Sen. Angus King (I., Maine) said on Sunday that the movement to abolish U.S. Immigration and Customs Enforcement (ICE) is not a sensible thing to do.
"I don't know if I say abolish. I don't think that makes a lot of sense, but I do think looking at it makes a hell of a lot of sense," King said on NBC's "Meet the Press."
There is a growing movement among liberals and progressives to abolish ICE. Cynthia Nixon, who is challenging New York Gov. Andrew Cuomo in the Democratic primary, called ICE a "terrorist organization" and said it should be abolished. Other progressive candidates and activists have adopted this as part of their platform amid the controversy of the Trump administration's zero tolerance policy for illegal immigration.
Sen. Kamala Harris (D., Calif.) indicated an openness to abolishing ICE and starting from scratch.
"I think there's no question that we have to critically re-examine ICE and its role and the way it is being administered. And we probably need to think about starting from scratch," Harris said.
NBC anchor Chuck Todd asked King if ICE was the bigger problem compared to illegal immigration.
"I don't know how you abolish an agency without abolishing the function and I think the function is necessary," King said. "As far as what she said about examining what they're doing, how they're doing it, I think that's absolutely something we should do. That's our responsibility to provide oversight, but ultimately there is going to have to be an agency."
Todd then brought up a recent article by Andrew Sullivan who argued Democrats should grant President Donald Trump his proposed border wall in order to stop the separation of families and provide a solution for DACA recipients.
King said he and other senators voted for a measure that was similar to that, only to see it go down in the face of White House opposition.

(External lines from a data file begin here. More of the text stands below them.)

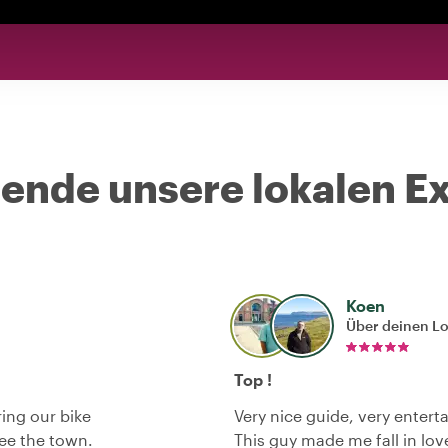
nde unsere lokalen Ex
Koen
Über deinen L
Top !
ing our bike
Very nice guide, very enterta
see the town.
This guy made me fall in lov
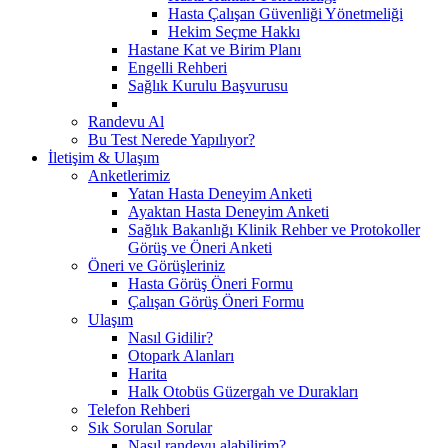
Hasta Çalışan Güvenliği Yönetmeliği
Hekim Seçme Hakkı
Hastane Kat ve Birim Planı
Engelli Rehberi
Sağlık Kurulu Başvurusu
Randevu Al
Bu Test Nerede Yapılıyor?
İletişim & Ulaşım
Anketlerimiz
Yatan Hasta Deneyim Anketi
Ayaktan Hasta Deneyim Anketi
Sağlık Bakanlığı Klinik Rehber ve Protokoller
Görüş ve Öneri Anketi
Öneri ve Görüşleriniz
Hasta Görüş Öneri Formu
Çalışan Görüş Öneri Formu
Ulaşım
Nasıl Gidilir?
Otopark Alanları
Harita
Halk Otobüs Güzergah ve Durakları
Telefon Rehberi
Sık Sorulan Sorular
Nasıl randevu alabilirim?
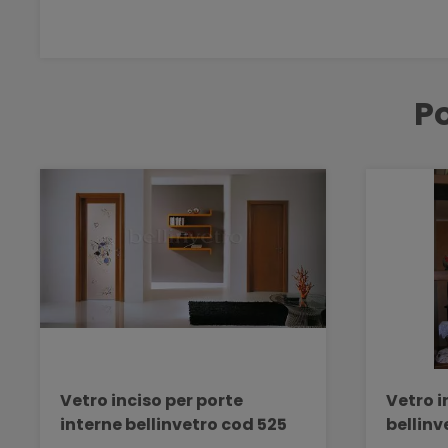
Po
Vetro inciso per porte
Vetro i
interne bellinvetro cod 525
bellinv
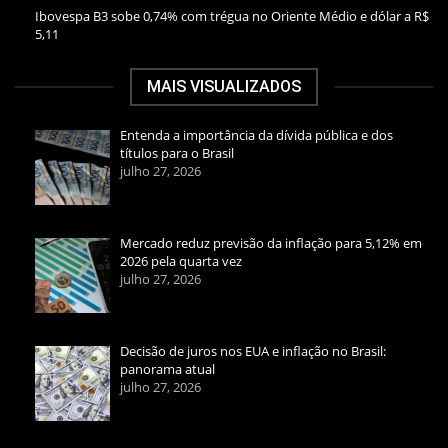
Ibovespa B3 sobe 0,74% com trégua no Oriente Médio e dólar a R$
5,11
MAIS VISUALIZADOS
Entenda a importância da dívida pública e dos
títulos para o Brasil
julho 27, 2026
Mercado reduz previsão da inflação para 5,12% em
2026 pela quarta vez
julho 27, 2026
Decisão de juros nos EUA e inflação no Brasil:
panorama atual
julho 27, 2026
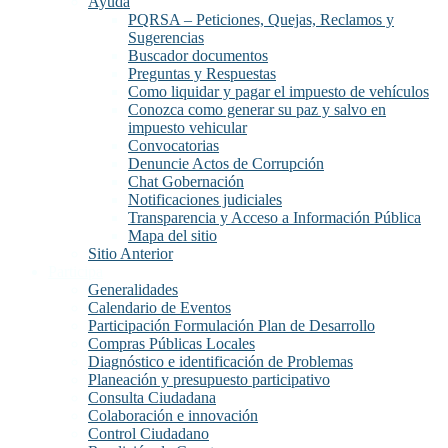
Ayuda
PQRSA – Peticiones, Quejas, Reclamos y
Sugerencias
Buscador documentos
Preguntas y Respuestas
Como liquidar y pagar el impuesto de vehículos
Conozca como generar su paz y salvo en
impuesto vehicular
Convocatorias
Denuncie Actos de Corrupción
Chat Gobernación
Notificaciones judiciales
Transparencia y Acceso a Información Pública
Mapa del sitio
Sitio Anterior
Participa
Generalidades
Calendario de Eventos
Participación Formulación Plan de Desarrollo
Compras Públicas Locales
Diagnóstico e identificación de Problemas
Planeación y presupuesto participativo
Consulta Ciudadana
Colaboración e innovación
Control Ciudadano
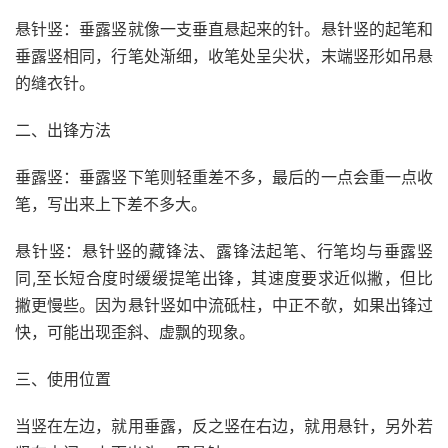
悬针竖：垂露竖就像一支垂直悬起来的针。悬针竖的起笔和
垂露竖相同，行笔处渐细，收笔处呈尖状，末端竖形如吊悬
的缝衣针。
二、出锋方法
垂露竖：垂露竖下笔则轻重差不多，最后的一点会重一点收
笔，写出来上下差不多大。
悬针竖：悬针竖的藏锋法、露锋法起笔、行笔均与垂露竖
同,至长短合度时缓缓提笔出锋，其速度要求近似撇，但比
撇更慢些。因为悬针竖如中流砥柱，中正不欹，如果出锋过
快，可能出现歪斜、虚飘的现象。
三、使用位置
当竖在左边，就用垂露，反之竖在右边，就用悬针，另外若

"Ironically, Chuck, we did that. Mike Rounds (R., S.D.) and I had an amendment and it was the one that got the most votes on the floor of the Senate. We got 54 votes. It was in a sense DACA for the wall, and the wall was fully funded," King said. "The Democratic caucus voted, I think, 46 out of 48 member, and 49 members for it. That was a hard sell, but the White House itself torpedoed the bill."